Tag Archives: stress

DO YOU WORK WITH SOMEONE WITH THE “HOLIDAY BLUES?”

It’s a reality that some of us are just not in the best of moods during the holidays.  There can be many reasons for this, but sometimes, celebratory occasions bring out sadness in individuals.  I enjoy the holidays and look forward to being with my family, but at the beginning of the season, I always think of my parents, who passed away several years ago.  My dad loved Christmas; when we would decorate the tree, he put on the Christmas “records”, yes, records, and some of the Christmas music we listened to is still popular today.  He got so much pleasure out of doing all the things that made our Christmas special.  And, he could make delicious fudge!

It is normal to feel grief for those we have lost.  But there are those who suffer from depression all year long, and certain times of the year make them even bluer.  Depression is an illness; it can cause physical pain as well as emotional stress.  You and I can’t cure someone that suffers from this illness; it requires professional help.  But we can be more attentive to our surroundings and watch for signs that our work friend may be having a more difficult time in performing his/her duties.  They could be struggling with relationships or physical demands that we are not aware of.  Sometimes the season alone can be the reason their feelings are magnified.  If you know someone who may be depressed, do what you can to encourage him to trust his healthcare provider for professional help.  It is important that they stay on medications and call their provider if symptoms get worse.  

If there are parties after work for the employees to get together, don’t encourage anyone to consume alcohol if they are “down in the dumps.”  Alcohol is a depressant.  Excessive drinking only increases feelings of depression, so this is important for all of us to remember, whether we are with our work friends or other acquaintances. 

During these economic times, folks are doing their best to furnish what gifts they are able to give without extending their budget too far.  Keep track of holiday spending.  If you overspend, you will be pretty depressed when the bills arrive.  Most of the time, people are perfectly happy with the gifts they receive and don’t equate them with dollar signs.  Over-commercialization can be another reason for feeling blue.  Every year, we see the commercials about the brand new luxury car in the driveway, with a big, red ribbon on it!  Let’s get real, folks!  I know they want to sell cars, but I can’t help but think about families who don’t have a home or a job, or may be living in their cars. 

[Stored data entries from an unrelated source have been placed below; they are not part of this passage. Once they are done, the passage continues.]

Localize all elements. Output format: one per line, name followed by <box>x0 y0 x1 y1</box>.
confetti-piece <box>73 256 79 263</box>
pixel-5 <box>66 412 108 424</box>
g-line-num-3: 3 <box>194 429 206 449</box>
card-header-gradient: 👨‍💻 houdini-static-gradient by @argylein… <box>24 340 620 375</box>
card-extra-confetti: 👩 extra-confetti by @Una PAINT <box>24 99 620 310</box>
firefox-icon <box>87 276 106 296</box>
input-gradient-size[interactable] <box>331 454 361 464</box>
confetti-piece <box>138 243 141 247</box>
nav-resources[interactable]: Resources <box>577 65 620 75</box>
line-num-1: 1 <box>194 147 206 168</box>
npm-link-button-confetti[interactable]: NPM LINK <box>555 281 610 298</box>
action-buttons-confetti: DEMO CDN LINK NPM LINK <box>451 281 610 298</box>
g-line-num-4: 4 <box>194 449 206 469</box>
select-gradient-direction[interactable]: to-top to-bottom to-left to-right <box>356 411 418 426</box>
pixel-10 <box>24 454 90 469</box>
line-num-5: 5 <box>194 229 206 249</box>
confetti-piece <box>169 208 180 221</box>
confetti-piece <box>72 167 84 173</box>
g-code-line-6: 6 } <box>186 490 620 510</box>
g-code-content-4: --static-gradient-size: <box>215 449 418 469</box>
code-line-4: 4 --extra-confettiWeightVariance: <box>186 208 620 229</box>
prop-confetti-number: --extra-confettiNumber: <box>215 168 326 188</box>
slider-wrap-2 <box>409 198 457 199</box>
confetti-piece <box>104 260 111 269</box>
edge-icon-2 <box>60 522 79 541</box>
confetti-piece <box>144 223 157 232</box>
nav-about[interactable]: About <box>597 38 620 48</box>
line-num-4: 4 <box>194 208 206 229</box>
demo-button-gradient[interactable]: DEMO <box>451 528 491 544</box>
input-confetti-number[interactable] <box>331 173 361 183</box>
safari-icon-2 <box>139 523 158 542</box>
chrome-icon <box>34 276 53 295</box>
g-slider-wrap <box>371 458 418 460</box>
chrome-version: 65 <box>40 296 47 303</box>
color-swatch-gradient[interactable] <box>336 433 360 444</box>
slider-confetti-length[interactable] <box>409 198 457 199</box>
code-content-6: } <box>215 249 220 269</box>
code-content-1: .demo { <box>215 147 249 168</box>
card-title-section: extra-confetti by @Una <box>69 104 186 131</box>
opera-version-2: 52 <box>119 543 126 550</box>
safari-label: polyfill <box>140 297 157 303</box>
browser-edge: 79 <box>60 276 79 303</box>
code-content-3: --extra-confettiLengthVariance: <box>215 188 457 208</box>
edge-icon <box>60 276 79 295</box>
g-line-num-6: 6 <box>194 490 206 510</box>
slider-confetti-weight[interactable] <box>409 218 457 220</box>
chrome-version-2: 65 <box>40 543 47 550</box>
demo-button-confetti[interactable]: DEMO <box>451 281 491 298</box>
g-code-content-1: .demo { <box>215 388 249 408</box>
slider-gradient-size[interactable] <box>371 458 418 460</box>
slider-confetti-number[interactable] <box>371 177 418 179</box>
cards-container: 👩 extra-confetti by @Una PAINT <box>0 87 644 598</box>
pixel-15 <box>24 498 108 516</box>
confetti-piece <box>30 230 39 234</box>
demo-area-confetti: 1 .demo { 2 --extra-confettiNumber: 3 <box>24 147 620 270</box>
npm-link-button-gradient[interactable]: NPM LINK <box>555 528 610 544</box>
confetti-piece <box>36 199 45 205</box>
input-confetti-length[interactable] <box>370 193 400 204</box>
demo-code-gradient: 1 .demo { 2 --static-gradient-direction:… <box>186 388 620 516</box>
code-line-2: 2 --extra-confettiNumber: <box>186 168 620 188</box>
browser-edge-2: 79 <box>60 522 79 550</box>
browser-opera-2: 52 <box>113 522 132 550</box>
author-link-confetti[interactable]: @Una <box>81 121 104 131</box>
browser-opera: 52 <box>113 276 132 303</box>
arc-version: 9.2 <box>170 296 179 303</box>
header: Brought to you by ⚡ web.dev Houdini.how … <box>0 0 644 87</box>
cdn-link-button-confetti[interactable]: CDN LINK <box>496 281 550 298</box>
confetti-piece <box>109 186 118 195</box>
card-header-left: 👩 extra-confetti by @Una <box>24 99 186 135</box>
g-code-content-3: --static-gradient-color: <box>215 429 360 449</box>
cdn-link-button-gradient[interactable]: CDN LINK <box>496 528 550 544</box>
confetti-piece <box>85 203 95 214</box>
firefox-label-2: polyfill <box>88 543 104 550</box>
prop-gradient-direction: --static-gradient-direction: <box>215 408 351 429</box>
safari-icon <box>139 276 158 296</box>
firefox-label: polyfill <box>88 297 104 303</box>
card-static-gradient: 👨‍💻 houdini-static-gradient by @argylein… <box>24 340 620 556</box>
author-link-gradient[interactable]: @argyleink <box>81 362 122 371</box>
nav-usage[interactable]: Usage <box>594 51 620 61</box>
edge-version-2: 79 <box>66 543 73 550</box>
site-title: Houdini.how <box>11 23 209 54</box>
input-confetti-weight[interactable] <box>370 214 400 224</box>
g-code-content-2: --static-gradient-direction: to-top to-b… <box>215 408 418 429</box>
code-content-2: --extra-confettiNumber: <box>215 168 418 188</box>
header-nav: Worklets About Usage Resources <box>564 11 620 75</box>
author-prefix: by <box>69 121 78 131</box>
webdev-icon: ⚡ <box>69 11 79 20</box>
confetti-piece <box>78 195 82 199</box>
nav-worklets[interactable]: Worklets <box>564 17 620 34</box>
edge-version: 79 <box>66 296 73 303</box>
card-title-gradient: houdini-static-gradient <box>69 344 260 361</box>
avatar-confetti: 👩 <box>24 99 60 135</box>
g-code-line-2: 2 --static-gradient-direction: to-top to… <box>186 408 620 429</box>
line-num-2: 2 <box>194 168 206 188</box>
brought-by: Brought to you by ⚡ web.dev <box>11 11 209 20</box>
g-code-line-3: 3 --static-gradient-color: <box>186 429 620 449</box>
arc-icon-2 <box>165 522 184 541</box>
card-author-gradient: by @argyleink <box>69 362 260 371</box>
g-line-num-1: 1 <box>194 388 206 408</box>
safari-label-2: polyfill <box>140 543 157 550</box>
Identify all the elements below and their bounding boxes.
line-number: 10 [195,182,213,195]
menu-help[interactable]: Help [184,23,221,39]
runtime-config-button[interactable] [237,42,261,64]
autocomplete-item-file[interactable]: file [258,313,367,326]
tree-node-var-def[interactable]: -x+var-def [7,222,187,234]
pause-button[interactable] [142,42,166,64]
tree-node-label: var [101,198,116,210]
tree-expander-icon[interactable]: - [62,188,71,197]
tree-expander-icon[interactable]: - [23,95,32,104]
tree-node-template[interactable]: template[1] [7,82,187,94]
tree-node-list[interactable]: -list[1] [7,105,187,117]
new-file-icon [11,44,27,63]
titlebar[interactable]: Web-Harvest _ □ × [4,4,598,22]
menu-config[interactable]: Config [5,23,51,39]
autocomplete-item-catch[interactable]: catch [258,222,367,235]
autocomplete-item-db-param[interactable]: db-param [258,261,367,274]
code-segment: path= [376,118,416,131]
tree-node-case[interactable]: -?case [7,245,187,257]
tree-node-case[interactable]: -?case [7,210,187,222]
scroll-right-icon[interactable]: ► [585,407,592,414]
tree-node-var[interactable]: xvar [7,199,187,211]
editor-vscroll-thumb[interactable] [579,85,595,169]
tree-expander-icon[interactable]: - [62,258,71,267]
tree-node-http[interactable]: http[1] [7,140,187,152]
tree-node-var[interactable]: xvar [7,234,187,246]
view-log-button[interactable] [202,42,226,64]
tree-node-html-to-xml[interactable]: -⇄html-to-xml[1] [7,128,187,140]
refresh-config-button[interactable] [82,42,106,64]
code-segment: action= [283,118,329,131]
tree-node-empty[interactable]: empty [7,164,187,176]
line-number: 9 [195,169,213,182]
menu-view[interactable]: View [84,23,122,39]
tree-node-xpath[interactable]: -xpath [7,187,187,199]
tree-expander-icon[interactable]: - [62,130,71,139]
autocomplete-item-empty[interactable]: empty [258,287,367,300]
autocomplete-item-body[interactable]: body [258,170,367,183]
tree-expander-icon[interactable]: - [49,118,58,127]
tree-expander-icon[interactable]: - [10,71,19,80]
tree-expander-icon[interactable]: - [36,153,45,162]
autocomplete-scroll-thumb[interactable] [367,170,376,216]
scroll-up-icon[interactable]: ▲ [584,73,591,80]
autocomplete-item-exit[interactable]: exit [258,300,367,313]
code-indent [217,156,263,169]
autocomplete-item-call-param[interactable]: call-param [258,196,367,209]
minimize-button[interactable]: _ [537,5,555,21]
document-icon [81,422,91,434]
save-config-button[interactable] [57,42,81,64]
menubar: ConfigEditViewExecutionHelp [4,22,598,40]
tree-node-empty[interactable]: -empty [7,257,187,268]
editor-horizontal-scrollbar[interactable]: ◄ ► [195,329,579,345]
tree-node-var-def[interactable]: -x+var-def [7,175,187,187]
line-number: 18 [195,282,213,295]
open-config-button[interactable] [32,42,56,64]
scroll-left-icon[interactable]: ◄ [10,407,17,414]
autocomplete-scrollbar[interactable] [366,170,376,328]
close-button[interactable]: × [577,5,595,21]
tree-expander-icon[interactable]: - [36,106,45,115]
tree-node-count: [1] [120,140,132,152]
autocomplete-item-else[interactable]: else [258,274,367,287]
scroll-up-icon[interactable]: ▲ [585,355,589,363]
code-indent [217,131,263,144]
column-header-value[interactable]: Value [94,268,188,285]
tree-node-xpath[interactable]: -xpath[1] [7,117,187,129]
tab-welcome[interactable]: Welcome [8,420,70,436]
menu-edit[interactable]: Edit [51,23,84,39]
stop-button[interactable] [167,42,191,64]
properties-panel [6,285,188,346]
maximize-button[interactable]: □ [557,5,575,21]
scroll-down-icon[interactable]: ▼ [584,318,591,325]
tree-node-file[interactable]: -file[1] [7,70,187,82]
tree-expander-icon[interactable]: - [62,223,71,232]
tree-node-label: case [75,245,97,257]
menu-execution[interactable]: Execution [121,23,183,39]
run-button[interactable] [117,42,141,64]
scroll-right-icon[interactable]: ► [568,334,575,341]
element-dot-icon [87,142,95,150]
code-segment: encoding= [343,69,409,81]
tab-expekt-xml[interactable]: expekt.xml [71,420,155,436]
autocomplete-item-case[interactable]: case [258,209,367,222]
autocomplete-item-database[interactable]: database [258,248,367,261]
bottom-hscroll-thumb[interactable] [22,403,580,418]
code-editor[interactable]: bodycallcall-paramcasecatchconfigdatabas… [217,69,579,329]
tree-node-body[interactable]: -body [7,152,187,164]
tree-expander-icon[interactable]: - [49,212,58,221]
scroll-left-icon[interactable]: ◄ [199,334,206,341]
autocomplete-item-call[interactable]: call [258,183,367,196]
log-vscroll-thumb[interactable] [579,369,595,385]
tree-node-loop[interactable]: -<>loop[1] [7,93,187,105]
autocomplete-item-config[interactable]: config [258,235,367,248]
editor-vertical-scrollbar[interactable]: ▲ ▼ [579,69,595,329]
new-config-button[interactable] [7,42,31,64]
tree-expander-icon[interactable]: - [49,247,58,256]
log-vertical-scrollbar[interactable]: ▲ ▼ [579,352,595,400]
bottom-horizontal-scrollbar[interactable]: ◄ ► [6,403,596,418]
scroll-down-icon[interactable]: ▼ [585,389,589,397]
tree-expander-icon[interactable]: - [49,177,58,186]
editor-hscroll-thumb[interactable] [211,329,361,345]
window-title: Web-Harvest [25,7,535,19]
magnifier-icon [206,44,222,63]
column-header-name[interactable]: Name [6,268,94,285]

Please use some of these tips to help someone you know that may be struggling with the holidays:

  • Find some activities that are free, and take them out for an afternoon of just “window shopping” or treat them to a funny movie.
  • Take your lunch break together, and listen, if they just want to talk.
  • Volunteering is a great way to help and get to know others, and may be just “what the doctor ordered” to get him/her involved with something different.
  • Encourage them to look to the future with optimism.
  • Trying a new activity just might be the thing to make one feel better.
  • Suggest getting in touch with old friends or family members.
  • Enjoy the present.
  • Spend time with caring and supportive people. 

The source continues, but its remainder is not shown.